As of version 2.3.1, palettes are just lists of colors, and currently existing colormappers just use palettes, as given, without modifying them. If you want more colors you would need to interpolate the palette (list of colors) out to whatever size you want before passing it to Bokeh. The “Linear” in LinearColorMapper refers to how values are linearly mapped into the bins defined by a palette.

So to sum up, depending on your needs, these could be the best solutions to get a palette with one (or both) side cut off:

# If you don't mind a busy code but don't want to install/import new dependencies 
# and already use numpy and matplotlib
# this creates a "terrain" palette from 25% to100% with 192 colors inbetween
cmap =  [matplotlib.colors.rgb2hex(c) for c in plt.cm.terrain(np.linspace(0.25, 1, 192))]


# If you want to use it often, it would be easier to create a function and call that every time.
# I've also included the possibility to start with a palette of a few colors and interpolate the rest of the
# colors.
def get_palette(cmap='Greys', n=192, start=0, end=1):
  linspace = np.linspace(start, end, n)
  if isinstance(cmap, list):
    cmap = matplotlib.colors.LinearSegmentedColormap.from_list("customcmap", camp)
    palette = cmap(linspace)
  elif isinstance(cmap, str):
    cmap = matplotlib.pyplot.cm.get_cmap(cmap)
    palette = cmap(linspace)
  else:
    palette = cmap(linspace)

  hex_palette = [matplotlib.colors.rgb2hex(c) for c in palette]
  return hex_palette

cmap = get_palette('terrain', 192, 0.25, 1)
cmap = get_palette(['#FF0000', '#00FF00', '#0000FF'], 192, 0.25, 1)


# If you want to heave shorter code and are okay with installing and importing cmasher
# this creates the exact same result:
import cmasher
cmap = cmasher.get_sub_cmap(plt.cm.terrain, 0.25, 1.0, N=192)
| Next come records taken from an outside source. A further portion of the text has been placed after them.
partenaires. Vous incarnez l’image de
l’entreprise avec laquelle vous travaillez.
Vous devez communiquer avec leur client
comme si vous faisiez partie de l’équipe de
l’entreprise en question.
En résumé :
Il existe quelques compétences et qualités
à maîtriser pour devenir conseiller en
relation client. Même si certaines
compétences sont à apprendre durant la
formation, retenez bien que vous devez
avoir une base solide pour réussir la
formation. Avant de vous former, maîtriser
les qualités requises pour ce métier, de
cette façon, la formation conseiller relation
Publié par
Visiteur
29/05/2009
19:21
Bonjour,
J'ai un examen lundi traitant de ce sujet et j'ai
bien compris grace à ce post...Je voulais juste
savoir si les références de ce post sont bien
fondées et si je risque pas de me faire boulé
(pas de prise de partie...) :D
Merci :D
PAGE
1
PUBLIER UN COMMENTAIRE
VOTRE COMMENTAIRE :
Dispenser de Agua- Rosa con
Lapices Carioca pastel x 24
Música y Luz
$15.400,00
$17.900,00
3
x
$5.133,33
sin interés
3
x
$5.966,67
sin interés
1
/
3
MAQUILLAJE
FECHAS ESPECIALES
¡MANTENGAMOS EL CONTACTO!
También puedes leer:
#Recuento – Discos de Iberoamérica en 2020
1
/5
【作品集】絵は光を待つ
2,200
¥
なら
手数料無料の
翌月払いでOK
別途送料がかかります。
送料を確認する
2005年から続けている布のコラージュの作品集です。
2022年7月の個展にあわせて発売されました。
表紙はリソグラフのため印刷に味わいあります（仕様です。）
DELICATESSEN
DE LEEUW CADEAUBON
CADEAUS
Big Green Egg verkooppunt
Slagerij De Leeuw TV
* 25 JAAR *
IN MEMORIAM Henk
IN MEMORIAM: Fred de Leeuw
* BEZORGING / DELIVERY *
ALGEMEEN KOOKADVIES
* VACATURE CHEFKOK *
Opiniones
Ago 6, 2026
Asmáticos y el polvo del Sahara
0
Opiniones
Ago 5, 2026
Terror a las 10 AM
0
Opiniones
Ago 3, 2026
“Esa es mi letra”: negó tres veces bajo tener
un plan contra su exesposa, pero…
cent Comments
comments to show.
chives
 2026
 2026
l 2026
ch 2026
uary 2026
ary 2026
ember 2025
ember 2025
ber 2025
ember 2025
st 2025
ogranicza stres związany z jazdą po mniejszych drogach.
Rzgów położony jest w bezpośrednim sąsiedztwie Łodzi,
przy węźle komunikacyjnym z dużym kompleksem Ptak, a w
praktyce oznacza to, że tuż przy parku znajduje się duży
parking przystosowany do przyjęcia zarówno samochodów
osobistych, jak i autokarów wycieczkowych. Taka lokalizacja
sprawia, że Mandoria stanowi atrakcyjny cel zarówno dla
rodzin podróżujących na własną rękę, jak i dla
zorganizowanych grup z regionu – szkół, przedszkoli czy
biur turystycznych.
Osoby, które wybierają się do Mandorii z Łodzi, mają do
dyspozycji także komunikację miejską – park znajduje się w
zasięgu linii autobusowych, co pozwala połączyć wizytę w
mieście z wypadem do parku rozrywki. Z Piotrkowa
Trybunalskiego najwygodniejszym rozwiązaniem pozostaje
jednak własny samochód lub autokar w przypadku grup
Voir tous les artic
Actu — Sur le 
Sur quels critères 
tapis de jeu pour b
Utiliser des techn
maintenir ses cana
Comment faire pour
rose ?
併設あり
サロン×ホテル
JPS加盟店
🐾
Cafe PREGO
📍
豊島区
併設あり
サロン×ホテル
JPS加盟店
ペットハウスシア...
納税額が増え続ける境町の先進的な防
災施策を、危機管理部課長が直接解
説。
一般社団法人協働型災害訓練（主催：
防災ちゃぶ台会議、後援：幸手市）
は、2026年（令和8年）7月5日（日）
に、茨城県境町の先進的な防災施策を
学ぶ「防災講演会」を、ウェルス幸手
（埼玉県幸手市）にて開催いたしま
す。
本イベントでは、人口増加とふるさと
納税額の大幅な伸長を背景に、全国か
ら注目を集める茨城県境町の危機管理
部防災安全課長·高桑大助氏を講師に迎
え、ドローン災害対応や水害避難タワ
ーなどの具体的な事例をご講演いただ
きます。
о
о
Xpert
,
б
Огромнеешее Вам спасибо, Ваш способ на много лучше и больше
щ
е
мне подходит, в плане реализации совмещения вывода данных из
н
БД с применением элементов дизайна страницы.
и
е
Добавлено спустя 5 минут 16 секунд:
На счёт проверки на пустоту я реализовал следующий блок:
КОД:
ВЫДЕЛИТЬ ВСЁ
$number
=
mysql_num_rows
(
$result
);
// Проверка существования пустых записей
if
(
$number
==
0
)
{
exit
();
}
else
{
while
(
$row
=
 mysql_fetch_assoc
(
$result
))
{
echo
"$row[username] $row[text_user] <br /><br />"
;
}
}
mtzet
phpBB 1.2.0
A bit tangential but if anybody reads this I would highly recommend checking out the cmocean colormaps as they are very good perceptually uniform, colorblind-safe, grayscale-printable colormaps. If you install and import the cmocean package, the colormaps are automatically will be available in matplotlib, so for example get_palette('cmo.haline', 192, 0.25, 1) would work just the same. Of course if you only intend to use cmocean colormaps and already importing the module, you can also use its cmocean.tools.crop_by_percent() and cmocean.tools.crop() documented at the link above.